Dann eben ein Salary Cap für jeden Wettbewerb? Das dürfte dazu führen, dass der FC Bayern zwei Kader beschäftigen muss. Einen für die Champions League, die eine deutlich höhere Gehaltsobergrenze möglich macht als die Bundesliga. Von der miserablen Planbarkeit für Klubs wie Bayer 04 Leverkusen oder den FC Schalke 04 ganz abgesehen, die im Zweifel erst nach dem letzten Spieltag wissen, ob und wenn ja in welchem internationalen Wettbewerb sie spielen. Vom DFB-Pokal mit seinen Teilnehmern, die sich wie die Sportfreunde Dorfmerkingen 2017 bisweilen als Siebtligist qualifizieren, ganz zu schweigen.

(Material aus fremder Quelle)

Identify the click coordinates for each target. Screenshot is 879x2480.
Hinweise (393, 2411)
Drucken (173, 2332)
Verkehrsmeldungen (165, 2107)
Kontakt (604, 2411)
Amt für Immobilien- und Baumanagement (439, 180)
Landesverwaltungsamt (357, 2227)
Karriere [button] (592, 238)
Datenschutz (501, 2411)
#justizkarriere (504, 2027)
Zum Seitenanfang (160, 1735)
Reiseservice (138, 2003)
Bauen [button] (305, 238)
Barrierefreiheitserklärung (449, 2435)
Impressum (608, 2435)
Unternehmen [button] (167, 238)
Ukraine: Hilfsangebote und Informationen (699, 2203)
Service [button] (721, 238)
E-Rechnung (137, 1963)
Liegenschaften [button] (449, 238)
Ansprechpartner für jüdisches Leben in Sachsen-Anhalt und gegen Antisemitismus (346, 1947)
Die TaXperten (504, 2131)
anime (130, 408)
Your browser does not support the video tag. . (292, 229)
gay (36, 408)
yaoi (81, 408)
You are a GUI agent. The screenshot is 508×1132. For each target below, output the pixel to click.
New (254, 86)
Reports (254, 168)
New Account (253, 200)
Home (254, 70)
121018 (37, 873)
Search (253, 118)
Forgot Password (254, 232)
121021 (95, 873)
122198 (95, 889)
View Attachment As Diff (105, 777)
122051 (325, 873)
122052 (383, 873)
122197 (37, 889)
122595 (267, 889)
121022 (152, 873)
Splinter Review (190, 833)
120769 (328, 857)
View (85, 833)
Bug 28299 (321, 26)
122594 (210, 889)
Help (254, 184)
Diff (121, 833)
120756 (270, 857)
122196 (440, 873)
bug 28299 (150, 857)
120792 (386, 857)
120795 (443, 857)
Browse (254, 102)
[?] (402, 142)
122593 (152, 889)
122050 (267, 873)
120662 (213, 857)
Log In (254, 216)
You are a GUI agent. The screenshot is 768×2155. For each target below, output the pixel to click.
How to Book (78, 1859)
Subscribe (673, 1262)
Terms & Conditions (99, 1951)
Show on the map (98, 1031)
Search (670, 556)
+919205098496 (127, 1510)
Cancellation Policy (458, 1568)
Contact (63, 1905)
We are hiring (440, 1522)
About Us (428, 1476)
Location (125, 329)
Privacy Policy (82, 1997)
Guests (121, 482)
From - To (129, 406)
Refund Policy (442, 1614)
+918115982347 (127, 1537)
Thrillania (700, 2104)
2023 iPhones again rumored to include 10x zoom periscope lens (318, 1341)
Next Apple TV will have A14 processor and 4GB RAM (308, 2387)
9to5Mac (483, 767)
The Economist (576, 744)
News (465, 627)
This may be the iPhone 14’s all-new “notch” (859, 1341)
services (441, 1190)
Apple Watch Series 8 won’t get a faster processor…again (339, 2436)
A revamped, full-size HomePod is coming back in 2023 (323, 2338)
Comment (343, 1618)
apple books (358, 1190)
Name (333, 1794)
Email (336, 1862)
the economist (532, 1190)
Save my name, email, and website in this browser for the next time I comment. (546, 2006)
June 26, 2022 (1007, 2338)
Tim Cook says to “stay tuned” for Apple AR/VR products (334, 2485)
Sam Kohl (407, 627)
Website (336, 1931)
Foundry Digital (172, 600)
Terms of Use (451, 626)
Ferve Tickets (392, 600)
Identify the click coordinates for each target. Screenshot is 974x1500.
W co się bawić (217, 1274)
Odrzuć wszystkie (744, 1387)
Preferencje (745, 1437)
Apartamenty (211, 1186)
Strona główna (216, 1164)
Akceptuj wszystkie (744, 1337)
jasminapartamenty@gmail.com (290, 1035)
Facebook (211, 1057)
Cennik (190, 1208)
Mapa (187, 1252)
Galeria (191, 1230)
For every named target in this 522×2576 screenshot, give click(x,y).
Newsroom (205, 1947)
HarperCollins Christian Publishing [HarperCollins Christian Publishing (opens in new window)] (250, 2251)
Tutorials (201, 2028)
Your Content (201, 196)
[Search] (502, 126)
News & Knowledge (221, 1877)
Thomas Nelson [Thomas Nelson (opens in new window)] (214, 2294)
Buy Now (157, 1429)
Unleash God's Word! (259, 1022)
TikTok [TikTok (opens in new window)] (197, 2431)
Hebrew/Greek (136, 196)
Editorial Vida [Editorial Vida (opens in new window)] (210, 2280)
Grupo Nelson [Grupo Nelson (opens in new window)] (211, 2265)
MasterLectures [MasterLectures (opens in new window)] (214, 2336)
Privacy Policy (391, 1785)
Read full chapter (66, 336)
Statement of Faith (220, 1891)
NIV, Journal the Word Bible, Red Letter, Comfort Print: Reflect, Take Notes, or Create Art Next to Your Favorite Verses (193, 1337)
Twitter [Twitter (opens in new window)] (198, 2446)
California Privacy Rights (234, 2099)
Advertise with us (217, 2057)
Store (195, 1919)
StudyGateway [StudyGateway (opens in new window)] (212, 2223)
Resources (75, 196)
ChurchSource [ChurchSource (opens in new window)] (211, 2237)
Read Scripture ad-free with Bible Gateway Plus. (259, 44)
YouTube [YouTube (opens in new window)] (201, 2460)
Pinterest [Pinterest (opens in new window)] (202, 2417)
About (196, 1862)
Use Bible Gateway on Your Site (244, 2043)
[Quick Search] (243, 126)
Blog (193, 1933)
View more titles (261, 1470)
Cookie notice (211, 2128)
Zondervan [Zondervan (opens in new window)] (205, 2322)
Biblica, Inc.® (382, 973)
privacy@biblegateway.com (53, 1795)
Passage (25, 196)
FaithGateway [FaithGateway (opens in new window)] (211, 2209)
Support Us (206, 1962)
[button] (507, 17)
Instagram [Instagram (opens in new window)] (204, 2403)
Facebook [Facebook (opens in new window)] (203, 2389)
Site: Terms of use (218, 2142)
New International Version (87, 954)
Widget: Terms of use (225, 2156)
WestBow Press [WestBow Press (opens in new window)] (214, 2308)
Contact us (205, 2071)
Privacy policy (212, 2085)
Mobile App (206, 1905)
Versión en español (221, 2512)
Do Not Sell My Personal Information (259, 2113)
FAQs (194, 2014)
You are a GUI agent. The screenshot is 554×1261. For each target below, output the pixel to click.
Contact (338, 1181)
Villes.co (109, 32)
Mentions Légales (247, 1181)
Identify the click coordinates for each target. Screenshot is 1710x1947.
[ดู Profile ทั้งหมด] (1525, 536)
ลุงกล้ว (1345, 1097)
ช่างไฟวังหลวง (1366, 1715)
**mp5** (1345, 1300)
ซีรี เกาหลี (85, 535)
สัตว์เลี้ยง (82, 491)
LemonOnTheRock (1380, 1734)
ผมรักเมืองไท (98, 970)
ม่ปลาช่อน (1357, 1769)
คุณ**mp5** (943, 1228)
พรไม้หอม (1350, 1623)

Um den Wettbewerb insgesamt ausgeglichener zu gestalten, ist der Salary Cap sicher eine geeignete Variante. Allerdings vor allem in der Theorie. Um die Gehaltsobergrenze praktisch durchzusetzen, bräuchte es sehr viel Verständigung zwischen den großen Ligen Europas, ja vermutlich sogar die Einigung auf eine Art gemeinsamen Tarifvertrag, der all diese Unwägbarkeiten zu regeln versucht. Es ist eine Variante, die deutlich weiter gehen würde als das Financial Fairplay, mit dem die Uefa vergeblich versucht, unter den Teilnehmern der europäischen Klub-Wettbewerbe so etwas wie gleiche Voraussetzungen zu schaffen. Realistisch umsetzbar erscheint sie derzeit nicht. Wobei abseits des Fußballs in Krisenzeiten ja oftmals Veränderungen möglich sind, von denen vorher niemand zu träumen gewagt hätte.